RECORDS FOR THIS EXERCISE section start
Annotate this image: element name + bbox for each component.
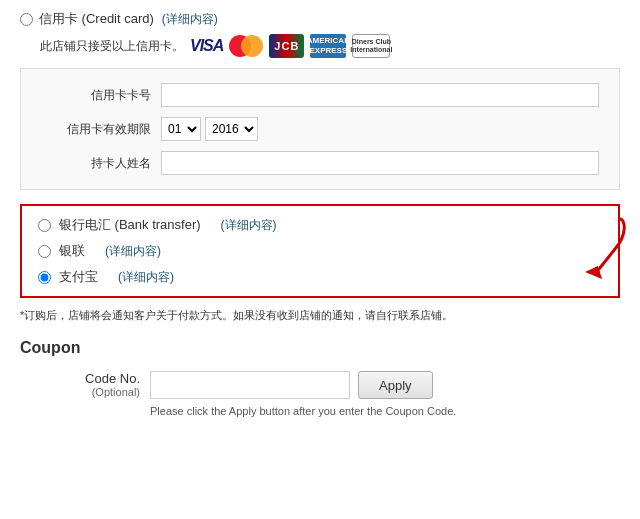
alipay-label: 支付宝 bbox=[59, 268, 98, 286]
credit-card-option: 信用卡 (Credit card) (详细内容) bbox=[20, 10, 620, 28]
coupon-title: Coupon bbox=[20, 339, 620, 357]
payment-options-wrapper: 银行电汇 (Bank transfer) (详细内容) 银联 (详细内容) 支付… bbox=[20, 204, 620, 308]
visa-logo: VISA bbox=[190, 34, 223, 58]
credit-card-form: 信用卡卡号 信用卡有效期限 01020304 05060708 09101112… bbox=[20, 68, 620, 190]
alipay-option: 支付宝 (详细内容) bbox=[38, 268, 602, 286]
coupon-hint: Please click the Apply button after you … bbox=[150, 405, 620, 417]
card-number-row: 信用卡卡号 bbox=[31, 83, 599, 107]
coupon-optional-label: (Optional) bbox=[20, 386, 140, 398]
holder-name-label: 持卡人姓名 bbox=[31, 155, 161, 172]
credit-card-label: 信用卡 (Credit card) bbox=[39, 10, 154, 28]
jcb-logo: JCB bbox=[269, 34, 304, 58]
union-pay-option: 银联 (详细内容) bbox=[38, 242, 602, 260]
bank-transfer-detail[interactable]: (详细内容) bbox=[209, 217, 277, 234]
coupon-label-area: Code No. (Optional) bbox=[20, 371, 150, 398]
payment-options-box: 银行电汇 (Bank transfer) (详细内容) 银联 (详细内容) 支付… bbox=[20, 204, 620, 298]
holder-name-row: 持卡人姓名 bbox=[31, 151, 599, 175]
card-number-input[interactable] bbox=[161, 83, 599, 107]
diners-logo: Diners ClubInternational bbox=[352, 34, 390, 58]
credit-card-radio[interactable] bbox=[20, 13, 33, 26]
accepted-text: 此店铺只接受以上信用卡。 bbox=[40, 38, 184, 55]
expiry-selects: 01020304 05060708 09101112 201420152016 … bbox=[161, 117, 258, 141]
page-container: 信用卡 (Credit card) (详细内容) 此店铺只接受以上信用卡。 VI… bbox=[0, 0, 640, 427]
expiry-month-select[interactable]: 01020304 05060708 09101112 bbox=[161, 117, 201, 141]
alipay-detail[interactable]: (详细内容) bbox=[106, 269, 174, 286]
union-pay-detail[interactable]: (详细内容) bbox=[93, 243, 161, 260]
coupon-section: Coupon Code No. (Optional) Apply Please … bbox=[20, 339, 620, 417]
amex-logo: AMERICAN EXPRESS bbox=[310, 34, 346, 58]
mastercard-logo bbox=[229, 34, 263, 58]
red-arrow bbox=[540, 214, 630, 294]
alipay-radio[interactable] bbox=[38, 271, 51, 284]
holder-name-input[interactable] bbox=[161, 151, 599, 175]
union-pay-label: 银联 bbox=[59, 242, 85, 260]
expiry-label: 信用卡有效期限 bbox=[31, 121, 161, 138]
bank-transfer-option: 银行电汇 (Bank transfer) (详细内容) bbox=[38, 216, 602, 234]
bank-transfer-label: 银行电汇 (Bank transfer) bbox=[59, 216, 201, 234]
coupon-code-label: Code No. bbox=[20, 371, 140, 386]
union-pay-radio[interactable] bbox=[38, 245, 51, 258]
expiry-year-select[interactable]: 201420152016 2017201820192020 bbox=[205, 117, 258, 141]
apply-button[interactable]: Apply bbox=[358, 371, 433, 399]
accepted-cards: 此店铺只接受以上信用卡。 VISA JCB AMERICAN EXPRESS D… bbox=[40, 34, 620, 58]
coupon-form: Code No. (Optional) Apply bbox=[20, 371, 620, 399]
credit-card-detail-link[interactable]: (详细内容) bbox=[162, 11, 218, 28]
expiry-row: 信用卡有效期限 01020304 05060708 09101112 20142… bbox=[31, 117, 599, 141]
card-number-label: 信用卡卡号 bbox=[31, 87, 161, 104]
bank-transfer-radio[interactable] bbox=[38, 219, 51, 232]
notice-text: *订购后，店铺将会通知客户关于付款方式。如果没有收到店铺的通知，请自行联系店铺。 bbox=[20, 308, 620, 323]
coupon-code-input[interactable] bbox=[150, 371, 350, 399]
RECORDS FOR THIS EXERCISE section end
RECORDS FOR THIS EXERCISE section start
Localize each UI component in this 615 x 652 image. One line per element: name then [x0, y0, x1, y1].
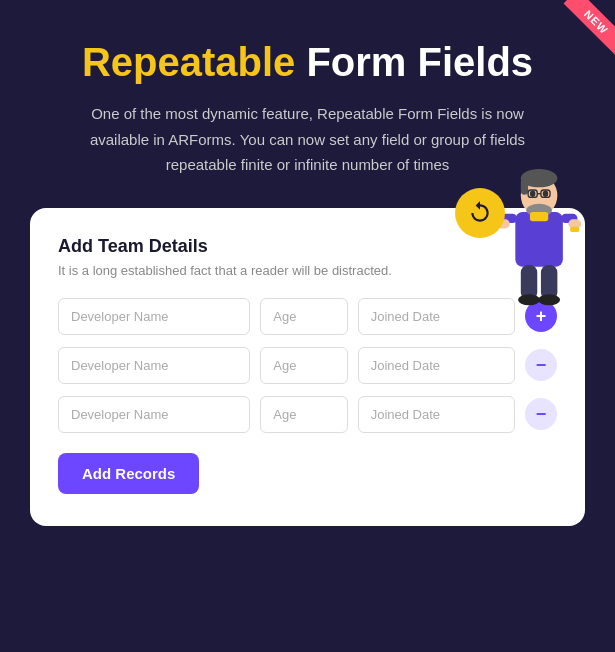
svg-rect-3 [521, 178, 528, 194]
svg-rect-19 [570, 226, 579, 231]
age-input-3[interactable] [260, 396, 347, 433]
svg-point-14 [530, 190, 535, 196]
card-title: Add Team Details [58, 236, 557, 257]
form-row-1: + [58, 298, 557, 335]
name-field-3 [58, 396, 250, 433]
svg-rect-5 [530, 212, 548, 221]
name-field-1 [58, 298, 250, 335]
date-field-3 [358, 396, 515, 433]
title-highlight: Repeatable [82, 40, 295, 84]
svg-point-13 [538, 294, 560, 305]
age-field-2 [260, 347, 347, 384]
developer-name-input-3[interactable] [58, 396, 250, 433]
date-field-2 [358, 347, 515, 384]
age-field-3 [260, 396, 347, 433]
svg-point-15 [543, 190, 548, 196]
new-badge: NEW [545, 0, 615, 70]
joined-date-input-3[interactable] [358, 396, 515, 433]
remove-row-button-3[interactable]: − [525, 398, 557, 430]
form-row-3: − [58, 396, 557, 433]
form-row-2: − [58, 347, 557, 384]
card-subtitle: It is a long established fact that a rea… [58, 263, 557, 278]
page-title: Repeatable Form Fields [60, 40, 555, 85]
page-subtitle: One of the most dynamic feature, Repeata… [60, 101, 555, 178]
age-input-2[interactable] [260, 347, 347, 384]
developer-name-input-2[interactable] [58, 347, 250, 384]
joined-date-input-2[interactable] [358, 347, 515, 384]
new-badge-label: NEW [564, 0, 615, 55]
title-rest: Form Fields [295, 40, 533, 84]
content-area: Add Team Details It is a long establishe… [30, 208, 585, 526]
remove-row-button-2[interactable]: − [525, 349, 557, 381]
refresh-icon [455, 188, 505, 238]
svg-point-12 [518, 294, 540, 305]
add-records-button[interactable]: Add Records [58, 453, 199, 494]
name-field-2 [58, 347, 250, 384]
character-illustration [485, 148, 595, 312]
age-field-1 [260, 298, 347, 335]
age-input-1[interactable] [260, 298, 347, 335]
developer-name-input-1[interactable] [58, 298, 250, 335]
RECORDS FOR THIS EXERCISE section end
RECORDS FOR THIS EXERCISE section start
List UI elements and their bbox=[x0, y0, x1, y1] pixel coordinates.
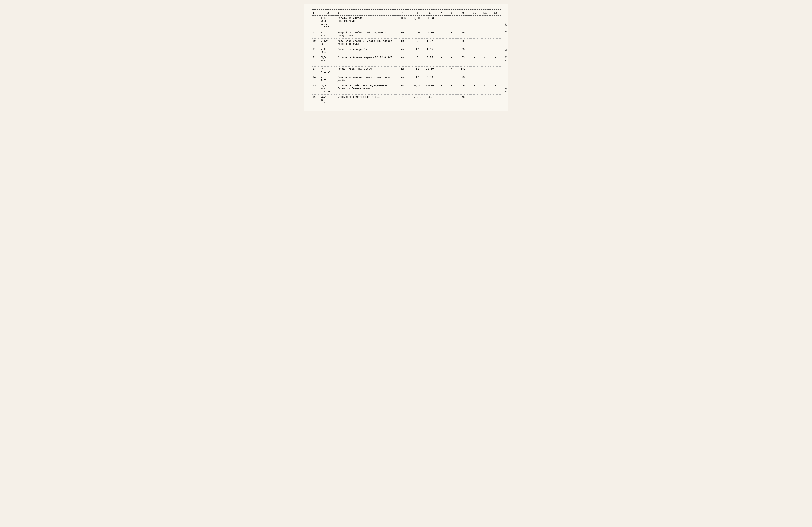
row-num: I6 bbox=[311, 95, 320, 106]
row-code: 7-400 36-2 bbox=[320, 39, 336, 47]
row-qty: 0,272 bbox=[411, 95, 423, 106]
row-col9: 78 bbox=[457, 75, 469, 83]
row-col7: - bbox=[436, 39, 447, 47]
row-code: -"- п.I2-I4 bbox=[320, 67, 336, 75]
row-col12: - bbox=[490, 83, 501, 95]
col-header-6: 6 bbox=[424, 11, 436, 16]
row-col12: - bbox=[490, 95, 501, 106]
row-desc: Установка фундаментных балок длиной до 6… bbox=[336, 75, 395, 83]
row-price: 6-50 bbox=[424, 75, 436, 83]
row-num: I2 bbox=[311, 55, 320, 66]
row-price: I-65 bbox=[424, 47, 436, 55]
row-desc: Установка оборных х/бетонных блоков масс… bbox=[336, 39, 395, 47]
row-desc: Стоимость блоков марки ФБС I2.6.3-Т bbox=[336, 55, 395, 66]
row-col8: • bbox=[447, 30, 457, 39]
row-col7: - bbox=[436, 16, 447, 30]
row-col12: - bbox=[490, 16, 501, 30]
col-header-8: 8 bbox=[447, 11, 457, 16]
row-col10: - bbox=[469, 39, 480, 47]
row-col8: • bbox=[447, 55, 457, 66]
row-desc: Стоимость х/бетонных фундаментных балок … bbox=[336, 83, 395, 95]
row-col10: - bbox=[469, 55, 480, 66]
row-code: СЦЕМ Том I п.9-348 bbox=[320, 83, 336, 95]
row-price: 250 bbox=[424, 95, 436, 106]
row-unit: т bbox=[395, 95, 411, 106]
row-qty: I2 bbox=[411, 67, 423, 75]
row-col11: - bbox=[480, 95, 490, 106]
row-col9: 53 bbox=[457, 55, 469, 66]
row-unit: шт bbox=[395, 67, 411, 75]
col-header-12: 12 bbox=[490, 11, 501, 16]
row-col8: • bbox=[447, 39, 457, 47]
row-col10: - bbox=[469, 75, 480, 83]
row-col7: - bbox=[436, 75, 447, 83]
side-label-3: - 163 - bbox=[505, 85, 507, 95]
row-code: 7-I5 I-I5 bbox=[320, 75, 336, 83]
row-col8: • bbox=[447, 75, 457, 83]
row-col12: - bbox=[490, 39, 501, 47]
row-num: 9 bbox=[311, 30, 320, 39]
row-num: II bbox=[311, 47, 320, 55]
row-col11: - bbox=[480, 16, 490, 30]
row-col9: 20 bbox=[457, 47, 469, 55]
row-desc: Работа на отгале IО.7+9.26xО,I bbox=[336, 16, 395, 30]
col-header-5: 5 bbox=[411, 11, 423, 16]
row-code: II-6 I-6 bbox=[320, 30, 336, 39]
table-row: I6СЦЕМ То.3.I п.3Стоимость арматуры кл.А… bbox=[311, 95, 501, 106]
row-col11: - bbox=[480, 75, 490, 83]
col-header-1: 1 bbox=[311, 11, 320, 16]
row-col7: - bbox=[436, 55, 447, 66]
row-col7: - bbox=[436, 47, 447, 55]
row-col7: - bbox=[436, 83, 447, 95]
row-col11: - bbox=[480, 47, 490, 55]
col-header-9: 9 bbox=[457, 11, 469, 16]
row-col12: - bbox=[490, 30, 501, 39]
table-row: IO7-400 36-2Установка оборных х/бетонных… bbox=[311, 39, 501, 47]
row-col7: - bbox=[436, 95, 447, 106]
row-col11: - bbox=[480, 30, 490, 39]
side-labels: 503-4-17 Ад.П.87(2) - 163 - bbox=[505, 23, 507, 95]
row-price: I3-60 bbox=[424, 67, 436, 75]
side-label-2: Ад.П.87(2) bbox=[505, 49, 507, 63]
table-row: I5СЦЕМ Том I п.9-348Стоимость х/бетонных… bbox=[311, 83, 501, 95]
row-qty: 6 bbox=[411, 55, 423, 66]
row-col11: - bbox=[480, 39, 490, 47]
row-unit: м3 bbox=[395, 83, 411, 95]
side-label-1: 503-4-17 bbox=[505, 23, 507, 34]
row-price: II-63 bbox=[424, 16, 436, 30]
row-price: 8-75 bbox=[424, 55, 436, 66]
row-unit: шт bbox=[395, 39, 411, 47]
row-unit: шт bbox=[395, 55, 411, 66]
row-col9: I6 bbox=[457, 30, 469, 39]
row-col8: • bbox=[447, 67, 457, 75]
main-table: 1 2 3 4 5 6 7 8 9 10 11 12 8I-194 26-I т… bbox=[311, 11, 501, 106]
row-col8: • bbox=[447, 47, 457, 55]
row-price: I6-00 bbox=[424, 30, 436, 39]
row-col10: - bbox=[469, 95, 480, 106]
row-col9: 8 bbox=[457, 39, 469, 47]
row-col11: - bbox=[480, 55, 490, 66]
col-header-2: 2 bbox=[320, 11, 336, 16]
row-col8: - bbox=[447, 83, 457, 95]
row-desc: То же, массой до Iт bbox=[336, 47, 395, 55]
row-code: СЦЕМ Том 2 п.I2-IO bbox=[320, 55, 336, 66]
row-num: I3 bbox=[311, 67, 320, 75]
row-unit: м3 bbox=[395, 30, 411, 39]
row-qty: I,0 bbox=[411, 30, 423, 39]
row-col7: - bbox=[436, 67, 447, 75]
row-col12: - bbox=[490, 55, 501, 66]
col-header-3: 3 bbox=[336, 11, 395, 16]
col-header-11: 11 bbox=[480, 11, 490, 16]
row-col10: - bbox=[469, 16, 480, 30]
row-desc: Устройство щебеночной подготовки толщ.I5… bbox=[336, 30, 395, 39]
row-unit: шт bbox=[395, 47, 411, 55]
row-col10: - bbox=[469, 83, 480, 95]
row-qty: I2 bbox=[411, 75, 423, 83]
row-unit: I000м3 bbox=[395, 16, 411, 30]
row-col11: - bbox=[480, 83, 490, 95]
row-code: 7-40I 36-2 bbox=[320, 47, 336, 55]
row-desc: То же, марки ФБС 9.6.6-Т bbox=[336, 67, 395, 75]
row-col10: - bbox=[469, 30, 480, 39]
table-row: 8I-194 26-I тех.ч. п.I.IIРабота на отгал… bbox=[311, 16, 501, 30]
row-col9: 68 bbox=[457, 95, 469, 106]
RECORDS FOR THIS EXERCISE section end
Look for the string "subtitle" in the records, and copy every line where it is found.

**RESPONSE AREA:**
card-subtitle: It is a long established fact that a rea… [58, 263, 557, 278]
page-subtitle: One of the most dynamic feature, Repeata… [60, 101, 555, 178]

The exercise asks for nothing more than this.